Oleh Salim Maula Abu Hudzaifah (Anggota Bidang Advokasi dan Kebijakan Publik PC IPM Moncobalang Periode 2021-2023)
Indonesia merupakan sebuah negara yang berlandaskan Pancasila dan UUD 1945. Indonesia juga dikenal sebagai sebuah negara hukum, yang artinya bahwa negara yang berdasar atas hukum. Pernyataan negara hukum Indonesia ini dapat dilihat dalam Penjelasan Umum UUD 1945, butir I tentang Sistem Pemerintahan, yang dinyatakan bahwa: Indonesia adalah negara yang berdasar atas hukum (rechtstaat) dan bukan berdasar atas kekuasaan belaka (machtstaat).

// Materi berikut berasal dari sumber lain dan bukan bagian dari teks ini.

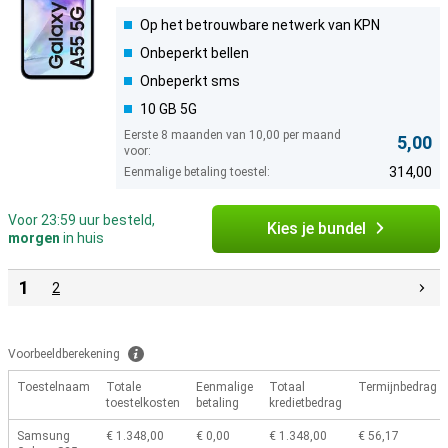
Op het betrouwbare netwerk van KPN
Onbeperkt bellen
Onbeperkt sms
10 GB 5G
Eerste 8 maanden van 10,00 per maand
5,00
voor:
314,00
Eenmalige betaling toestel:
Voor 23:59 uur besteld,
Kies je bundel
morgen
in huis
1
2
Voorbeeldberekening
Toestelnaam
Totale
Eenmalige
Totaal
Termijnbedrag
toestelkosten
betaling
kredietbedrag
Samsung
€ 1.348,00
€ 0,00
€ 1.348,00
€ 56,17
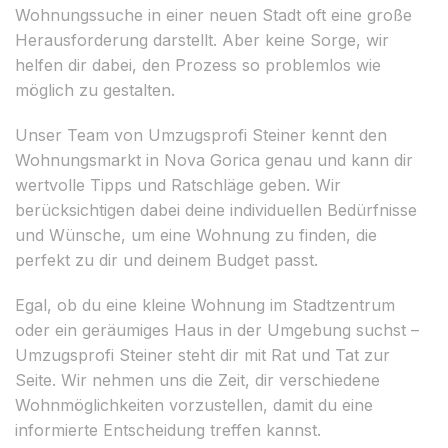
Wohnungssuche in einer neuen Stadt oft eine große
Herausforderung darstellt. Aber keine Sorge, wir
helfen dir dabei, den Prozess so problemlos wie
möglich zu gestalten.
Unser Team von Umzugsprofi Steiner kennt den
Wohnungsmarkt in Nova Gorica genau und kann dir
wertvolle Tipps und Ratschläge geben. Wir
berücksichtigen dabei deine individuellen Bedürfnisse
und Wünsche, um eine Wohnung zu finden, die
perfekt zu dir und deinem Budget passt.
Egal, ob du eine kleine Wohnung im Stadtzentrum
oder ein geräumiges Haus in der Umgebung suchst –
Umzugsprofi Steiner steht dir mit Rat und Tat zur
Seite. Wir nehmen uns die Zeit, dir verschiedene
Wohnmöglichkeiten vorzustellen, damit du eine
informierte Entscheidung treffen kannst.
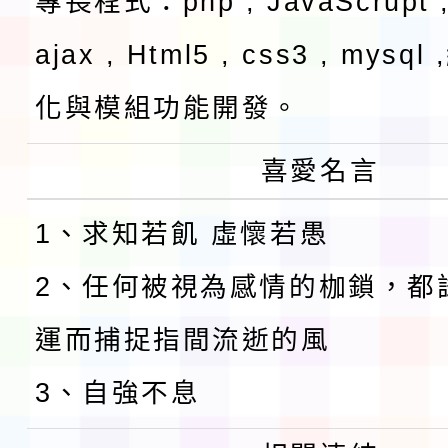
專長程式：php , JavaScrupt ,
ajax , Html5 , css3 , mysq
化與模組功能開發。
喜愛名言
1、求知若飢 虛懷若愚
2、任何被視為感情的枷鎖，都
運而捕捉指間流逝的風
3、自強不息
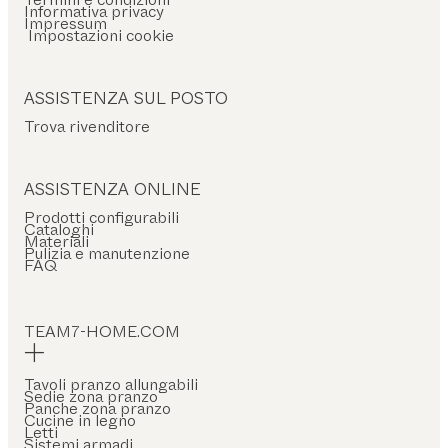
Informativa privacy
Impressum
Impostazioni cookie
ASSISTENZA SUL POSTO
Trova rivenditore
ASSISTENZA ONLINE
Prodotti configurabili
Cataloghi
Materiali
Pulizia e manutenzione
FAQ
TEAM7-HOME.COM
Tavoli pranzo allungabili
Sedie zona pranzo
Panche zona pranzo
Cucine in legno
Letti
Sistemi armadi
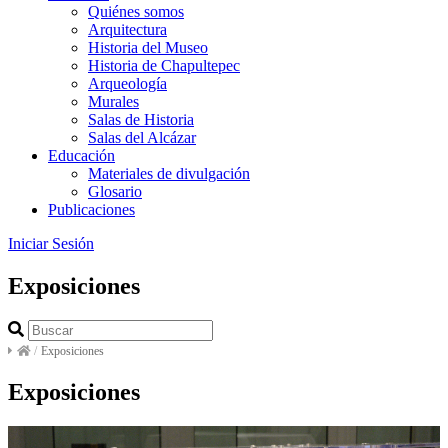
Quiénes somos
Arquitectura
Historia del Museo
Historia de Chapultepec
Arqueología
Murales
Salas de Historia
Salas del Alcázar
Educación
Materiales de divulgación
Glosario
Publicaciones
Iniciar Sesión
Exposiciones
/
Exposiciones
Exposiciones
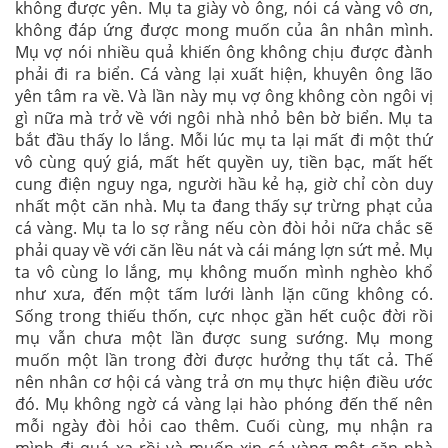
không được yên. Mụ ta giày vò ông, nói cá vàng vô ơn,
không đáp ứng được mong muốn của ân nhân mình.
Mụ vợ nói nhiều quả khiến ông không chịu được đành
phải đi ra biển. Cá vàng lại xuất hiện, khuyên ông lão
yên tâm ra về. Và lần này mụ vợ ông không còn ngôi vị
gì nữa mà trở về với ngôi nhà nhỏ bên bờ biển. Mụ ta
bắt đầu thấy lo lắng. Mỗi lúc mụ ta lại mất đi một thứ
vô cùng quý giá, mất hết quyền uy, tiền bạc, mất hết
cung điện nguy nga, người hầu kẻ hạ, giờ chỉ còn duy
nhất một căn nhà. Mụ ta đang thấy sự trừng phạt của
cá vàng. Mụ ta lo sợ rằng nếu còn đòi hỏi nữa chắc sẽ
phải quay về với căn lều nát và cái máng lợn sứt mẻ. Mụ
ta vô cùng lo lắng, mụ không muốn mình nghèo khổ
như xưa, đến một tấm lưới lành lặn cũng không có.
Sống trong thiếu thốn, cực nhọc gần hết cuộc đời rồi
mụ vẫn chưa một lần được sung sướng. Mụ mong
muốn một lần trong đời được hưởng thụ tất cả. Thế
nên nhân cơ hội cá vàng trả ơn mụ thực hiện điều ước
đó. Mụ không ngờ cá vàng lại hào phóng đến thế nên
mỗi ngày đòi hỏi cao thêm. Cuối cùng, mụ nhận ra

Akhir-akhir ini ada banyak kasus yang menimpa pelajar/anak di Indonesia dan banyak diberitakan oleh berbagai media massa, mulai dari kasus kekerasan seksual, tawuran, bullying, dan lain sebagainya. Hal tersebut menjadi sebuah ironi bagi pelajar/anak sekarang ini, sebab terkadang para korban ataupun pelaku tidaklah mendapatkan penanganan hukum yang baik atau semestinya. Usia dan pengetahuan mereka tentang hukum membuat mereka harus pasrah terhadap putusan hakim ketika dalam persidangan, banyak dari mereka yang tidak tahu terhadap apa arti dari upaya hukum yang mungkin saja dapat meringankan vonis untuk mereka ketika sebagai terdakwa ataupun memberatkan hukuman bagi pelaku yang korbannya adalah pelajar/anak-anak. Salah satu akar masalah adalah para pelajar/anak ini yang sedang dalam sebuah kasus, entah sebagai korban maupun pelaku berfikiran bahwa ia tidak akan bisa meneruskan pembelaan kasusnya sebab ketiadaan biaya. Padahal dalam Undang-Undang Kekuasaan Kehakiman yaitu Undang-Undang Nomor 48 Tahun 2009 Pasal 2 ayat (4) tentang Kekuasaan Kehakiman menyebutkan bahwa peradilan dilakukan dengan cepat, sederhana, dan biaya ringan. Asas ini menghendaki agar pelaksanaan penegakan hukum di Indonesia berpedoman kepada Asas Peradilan Cepat, Sederhana, dan Biaya Ringan untuk memberi perlindungan dan kepastian hukum bagi pencari keadilan yang menjalani proses peradilan.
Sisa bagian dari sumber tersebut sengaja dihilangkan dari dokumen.